Salvation is a vexing thing. Some people seem to find it in the familiar comfort of the shared liturgical experience, immersing themselves in those codified rituals and behaviors that promise it. Other people seem to find it where no one else is looking, in things no one else sees; private little salvations known only to them. Still other people—the majority of them, really—search all their lives for it, but don’t know where to look for it, or how to recognize it when they find it. So they drift, seeking balm for a despair they feel deeply, but cannot quite define.
When you are young, poor, alone, angry, and drifting, you have no idea where the current of that despair will eventually take you, what fate the tug of circumstance and consequence will push you toward. Then one day you drift up on a beach, one only vaguely of your choosing, if at all. It may be good, it may be bad, but whatever it is, that is your life, that is what you are. You fish the waters that choose you.
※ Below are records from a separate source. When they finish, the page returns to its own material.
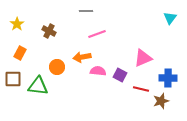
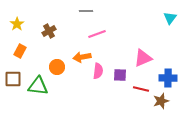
brown cross: rotated 32 degrees clockwise
orange rectangle: moved 2 px up
pink semicircle: rotated 91 degrees clockwise
purple square: rotated 24 degrees counterclockwise
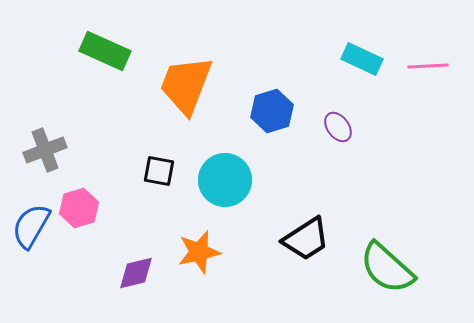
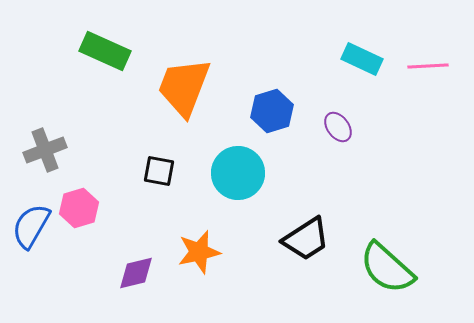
orange trapezoid: moved 2 px left, 2 px down
cyan circle: moved 13 px right, 7 px up
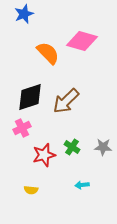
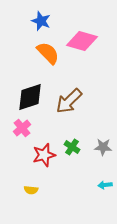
blue star: moved 17 px right, 7 px down; rotated 30 degrees counterclockwise
brown arrow: moved 3 px right
pink cross: rotated 12 degrees counterclockwise
cyan arrow: moved 23 px right
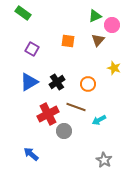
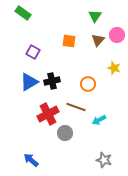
green triangle: rotated 32 degrees counterclockwise
pink circle: moved 5 px right, 10 px down
orange square: moved 1 px right
purple square: moved 1 px right, 3 px down
black cross: moved 5 px left, 1 px up; rotated 21 degrees clockwise
gray circle: moved 1 px right, 2 px down
blue arrow: moved 6 px down
gray star: rotated 14 degrees counterclockwise
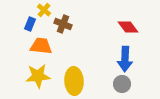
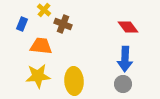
blue rectangle: moved 8 px left
gray circle: moved 1 px right
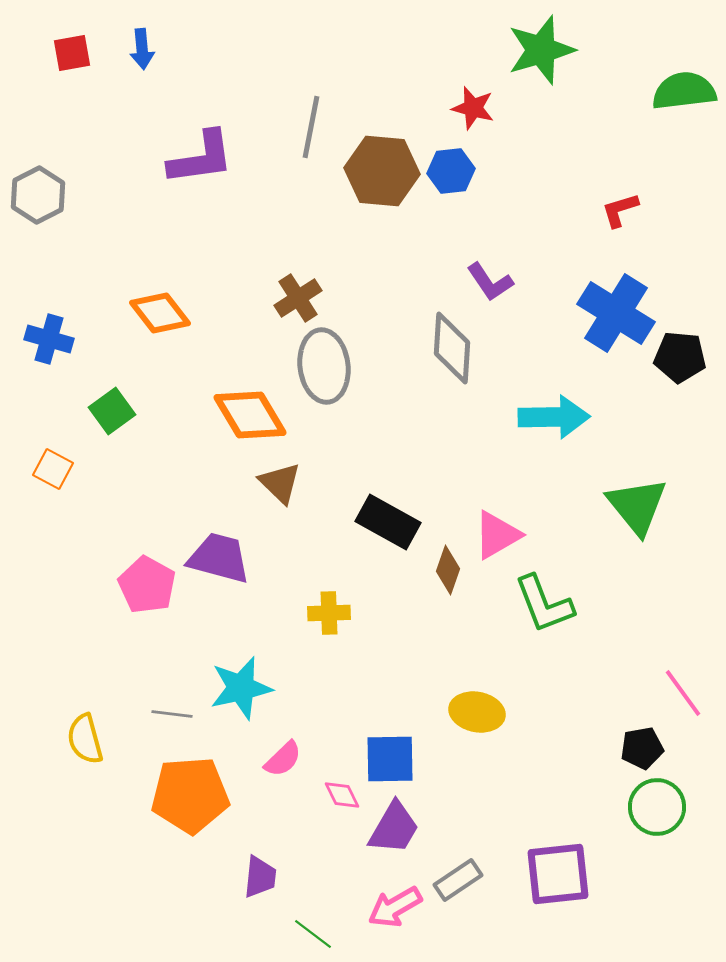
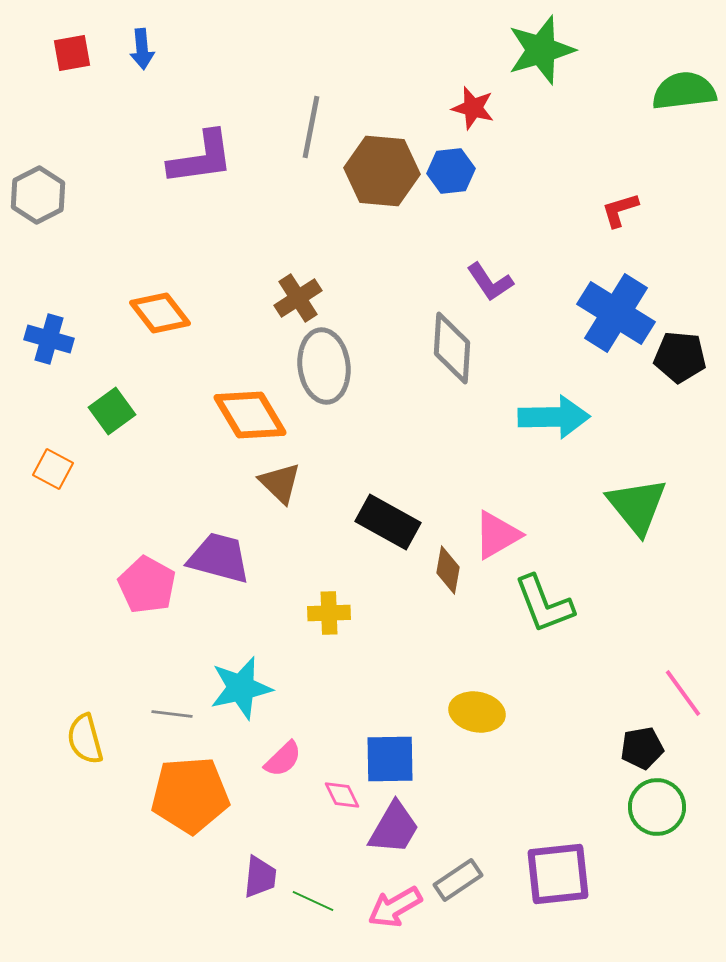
brown diamond at (448, 570): rotated 9 degrees counterclockwise
green line at (313, 934): moved 33 px up; rotated 12 degrees counterclockwise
If there is salvation to be found, you find it here, or you find it nowhere.
My salvation was found in the sight and sound of moving water, in the worlds it held, so inexplicable and wondrous and infinitely beyond my own. I was a suburban latchkey kid, a product of divorce and bitterness and the constant feeling that somehow it was my fault, my doing. My parents split when I was 10, leaving me to search for such answers as I could find in tiny little slivers of neglected and forgotten water that held few fish, but universes of wonder and escape.
Whatever good is in me, whatever empathy for and curiosity and awareness of the natural world I possess, was discovered, developed, and solidified long ago when my young feet first met water on the banks of a prairie river.
We are all the products of such character forgings, of course, and it is not my place to judge one against the other simply because it may be different from mine, but it’s hard not to look at some people and wonder about the fires in which their worldviews were tempered, and how they could be so different from my own.
How, I have always wondered, and by what circumstances and experiences, could someone be shaped into such a joyless, miserable, profoundly callous soul possessing not one spark of love, interest, or concern for the wider world around them? What tortured path must one trod through life to become so detached from caring about beautiful things, to take such pleasure in laying waste to what little around us we haven’t yet destroyed?
And how, I wonder, after these people have become so twisted and grotesque in how they view the world around them, do they always manage to worm their way into positions of power and influence?
I’ve been pondering these questions quite a bit lately. I suspect many have. I ponder it most frequently, and fervently, when I find myself on one of those same prairie rivers upon which I found my salvation and my grace all those years ago.
By most standards these little rivers are utterly forgettable things, laughable even, to those used to the more conventional notion of the word. No one is ever going to go to bat for them, or rhapsodize about their beauty, or fight for them, or give them anything other than a dismissive glance from a vehicle. Most people sure won’t try to fish them.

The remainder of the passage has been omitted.